= Lubell–Yamamoto–Meshalkin inequality =

Mathematics theorem

In combinatorial mathematics, the Lubell–Yamamoto–Meshalkin inequality, more commonly known as the LYM inequality, is an inequality on the sizes of sets in a Sperner family, proved by Bollobás (1965), Lubell (1966), Meshalkin (1963), and Yamamoto (1954). It is named for the initials of three of its discoverers. To include the initials of all four discoverers, it is sometimes referred to as the YBLM inequality.

This inequality belongs to the field of combinatorics of sets, and has many applications in combinatorics. In particular, it can be used to prove Sperner's theorem. Its name is also used for similar inequalities.
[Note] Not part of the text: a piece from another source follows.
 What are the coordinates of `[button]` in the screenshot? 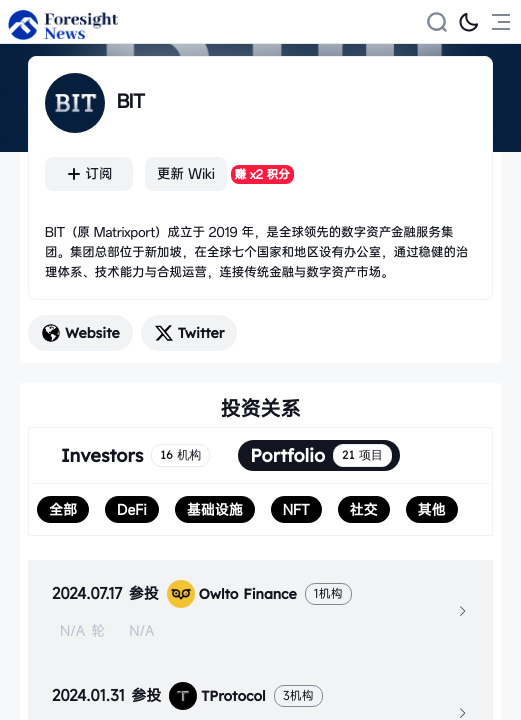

==Statement of the theorem==
Let U be an n-element set, let A be a family of subsets of U such that no set in A is a subset of another set in A, and let a_{k} denote the number of sets of size k in A. Then
 $\sum_{k=0}^n\frac{a_k}{{n \choose k}} \le 1.$

==Lubell's proof==
Lubell (1966) proves the Lubell–Yamamoto–Meshalkin inequality by a double counting argument in which he counts the permutations of U in two different ways. First, by counting all permutations of U identified with {1, …, n } directly, one finds that there are n! of them. But secondly, one can generate a permutation (i.e., an order) of the elements of U by selecting a set S in A and choosing a map that sends {1, … , |S | } to S. If |S | = k, the set S is associated in this way with k!(n − k)! permutations, and in each of them the image of the first k elements of U is exactly S. Each permutation may only be associated with a single set in A, for if two prefixes of a permutation both formed sets in A then one would be a subset of the other. Therefore, the number of permutations that can be generated by this procedure is
$\sum_{S\in A}|S|!(n-|S|)!=\sum_{k=0}^n a_k k! (n-k)!.$
Since this number is at most the total number of all permutations,
$\sum_{k=0}^n a_k k! (n-k)!\le n!.$
Finally dividing the above inequality by n! leads to the result.